Bisher hat die Zeitung nichts über soziale Ratings in China geschrieben. Bewusst. Die Informationen, die von englisch- und russischsprachigen Medien wiedergegeben wurden und werden, entsprachen weder unseren persönlichen Beobachtungen noch den Kommentaren der Spezialisten, an die wir uns gewandt haben. Diese Woche wurde Technode, die größte Ressource für Technologie und Startups in China, veröffentlicht Artikel Christopher Udemans, der die Realität und den Mythos des sozialen Bewertungssystems untersucht und erklärt, warum es in einer dystopischen Version selbst in China unmöglich ist. Die Zeitung hat ihre Übersetzung vorbereitet.
Schwarze und rote Listen
Als eine junge Mutter aus Chengdu im Mai 2016 nach einer Reise nach Peking nach Hause zurückkehren wollte, blieb ihr für die 1800 km nur eine 20-stündige Fahrt mit einem Bummelzug übrig. Weil sie auf einer schwarzen Liste stand, die den Zugang zu bestimmten Waren und Dienstleistungen einschränkt, für die ein Identitätsnachweis erforderlich ist, darunter Flugtickets und Hochgeschwindigkeitszüge. Vor einem Jahr ließ sich die Frau scheiden und geriet in einen Rechtsstreit mit ihrem Ex-Mann, der eine Klage einreichte, um ihr das Besuchsrecht für ihren Sohn zu entziehen.
Über die Mechanismen der sozialen Kontrolle, die in China entstehen, ist bereits viel geschrieben worden. Und besonders viele Veröffentlichungen widmen sich dem entstehenden Sozialkreditsystem, das es ermöglichen wird, das Verhalten der Bürger mit Zuckerbrot und Peitsche zu überwachen und zu regulieren.
Trotz seines Namens handelt es sich nicht um ein einzelnes System, wie viele Veröffentlichungen behaupten. Und nicht jeder Einwohner des 1,4 Milliarden Einwohner zählenden Landes wurde mit einer dreistelligen Skala bewertet. In Wirklichkeit handelt es sich um eine komplexe Struktur, die viele Subsysteme enthält
Die Idee ist äußerst einfach. Durch die Zusammenstellung von Informationen verschiedener Abteilungen und Regierungsstellen können chinesische Beamte Einblicke in das Verhalten der Menschen gewinnen und Wege finden, ihr Verhalten zu kontrollieren.
Laut Roger Creemers, einem Spezialisten für Recht und öffentliche Verwaltung in China von der Universität Leiden (Holland), besteht der Zweck dieses Systems in der „kybernetischen“ Verhaltenskontrolle, die es ermöglicht, die Handlungen von Einzelpersonen zu überwachen und sie zu einer sofortigen Verantwortung zu zwingen ihnen. Daher verstärken die Behörden das Überwachungssystem im Land.
Manche mögen Parallelen zur Fernsehserie Black Mirror und ihrer kontroversen Zukunftsvision ziehen. Einige sehen möglicherweise Ähnlichkeiten mit dystopischen Gesellschaften, die von Schriftstellern des 20. Jahrhunderts wie George Orwell beschrieben wurden. Doch in fast allen Fällen sind diese Einschätzungen des sozialen Bewertungssystems falsch.
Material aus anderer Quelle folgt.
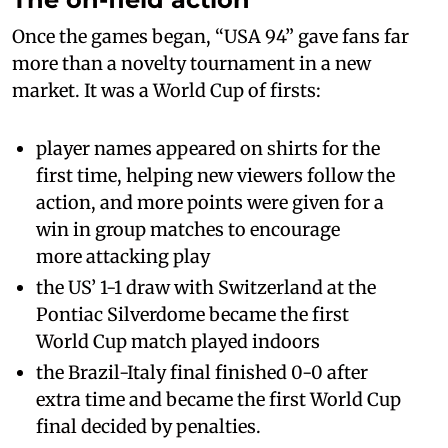
Once the games began, “USA 94” gave fans far
more than a novelty tournament in a new
market. It was a World Cup of firsts:
player names appeared on shirts for the
first time, helping new viewers follow the
action, and more points were given for a
win in group matches to encourage
more attacking play
the US’ 1-1 draw with Switzerland at the
Pontiac Silverdome became the first
World Cup match played indoors
the Brazil-Italy final finished 0-0 after
extra time and became the first World Cup
final decided by penalties.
Trotz seines Namens handelt es sich nicht um ein einzelnes System, wie viele Veröffentlichungen behaupten. Und nicht jeder Einwohner des 1,4 Milliarden Einwohner zählenden Landes wurde mit einer dreistelligen Skala bewertet. In Wirklichkeit handelt es sich um eine komplexe Struktur, die viele Subsysteme enthält, die sich jeweils in unterschiedlichen Entwicklungsstadien befinden und unterschiedliche Menschen betreffen.
Einwohner und Medien kritisierten das Experiment mit der Begründung, dass der Staat nicht das Recht habe, die Einwohner des Landes zu bewerten und den Zugang zu öffentlichen Dienstleistungen als Strafe und Belohnung zu regeln
Grundlage des Social-Trust-Systems sind schwarze und „rote“ Listen und nicht das vieldiskutierte „Social-Trust-Rating“. Schwarze Listen bestrafen unerwünschtes Verhalten, während rote Listen erwünschtes Verhalten belohnen. Laut dem vom Staatsrat Mitte 2014 bekannt gegebenen Grundplan besteht das Ziel des Systems darin, Einzelpersonen zu rechtmäßigem Verhalten zu ermutigen und zu verhindern, dass sie ihre Pflichten verletzen, um so eine „Kultur der Aufrichtigkeit“ zu entwickeln.
Und auch wenn in China bereits ein komplexes Netzwerk sozialer Vertrauenssysteme entsteht, geschieht dies einfach nicht auf die gleiche Weise und nicht in der gleichen Geschwindigkeit, wie oft angenommen wird. Die Umsetzung eines umfassenden nationalen Systems wird durch viele Faktoren behindert, darunter mangelhafte Technologie, kleingeistiges Denken bei bestimmten Regierungsbehörden, die ihre Daten eifersüchtig schützen, und ein wachsendes Bewusstsein für die Bedeutung der Privatsphäre unter gebildeten chinesischen Stadtbewohnern.
Frühe Experimente
Das Konzept eines sozialen Vertrauenssystems tauchte erstmals im Jahr 1999 auf, als die Verantwortlichen verwirrt waren über die Notwendigkeit, das Vertrauen in einer wachsenden Marktwirtschaft zu stärken. Doch bald konzentrierten sie sich auf den Aufbau finanzieller Kreditwürdigkeit, der die moralische Komponente von Unternehmen, Beamten, Richtern und Bürgern berücksichtigen musste.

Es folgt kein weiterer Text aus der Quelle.